TRY IT:
Where the data below begins, start duplicating lines exactly, and finish with the line containing "Extreme der Borderlinestörung: Besser"; add nothing else. Leave the pictures out.

──────────────────────────────

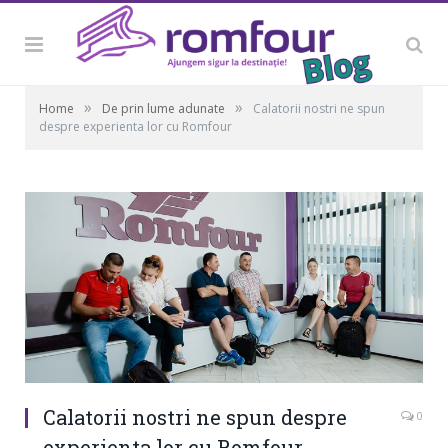
»
»
Home
De prin lume adunate
Calatorii nostri ne spun
despre experienta lor cu Romfour
Calatorii nostri ne spun despre
0
experienta lor cu Romfour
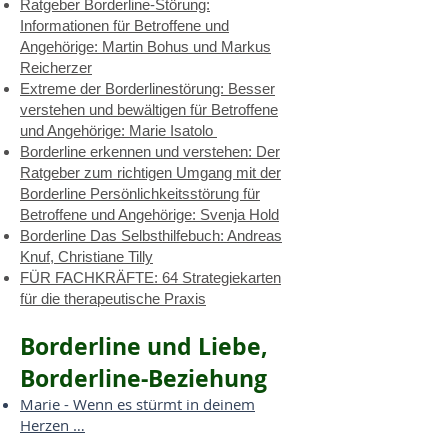
Ratgeber Borderline-Störung:
Informationen für Betroffene und
Angehörige: Martin Bohus und Markus
Reicherzer
Extreme der Borderlinestörung: Besser
verstehen und bewältigen für Betroffene
und Angehörige: Marie Isatolo
Borderline erkennen und verstehen: Der
Ratgeber zum richtigen Umgang mit der
Borderline Persönlichkeitsstörung für
Betroffene und Angehörige: Svenja Hold
Borderline Das Selbsthilfebuch: Andreas
Knuf, Christiane Tilly
FÜR FACHKRÄFTE: 64 Strategiekarten
für die therapeutische Praxis
Borderline und Liebe,
Borderline-Beziehung
Marie - Wenn es stürmt in deinem
Herzen …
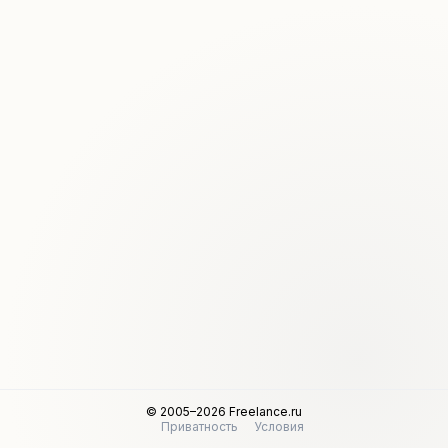
© 2005–2026 Freelance.ru
Приватность
Условия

──────────────────────────────

PROBLEM SOLUTION:
»
»
Home
De prin lume adunate
Calatorii nostri ne spun
despre experienta lor cu Romfour
Calatorii nostri ne spun despre
0
experienta lor cu Romfour
Ratgeber Borderline-Störung:
Informationen für Betroffene und
Angehörige: Martin Bohus und Markus
Reicherzer
Extreme der Borderlinestörung: Besser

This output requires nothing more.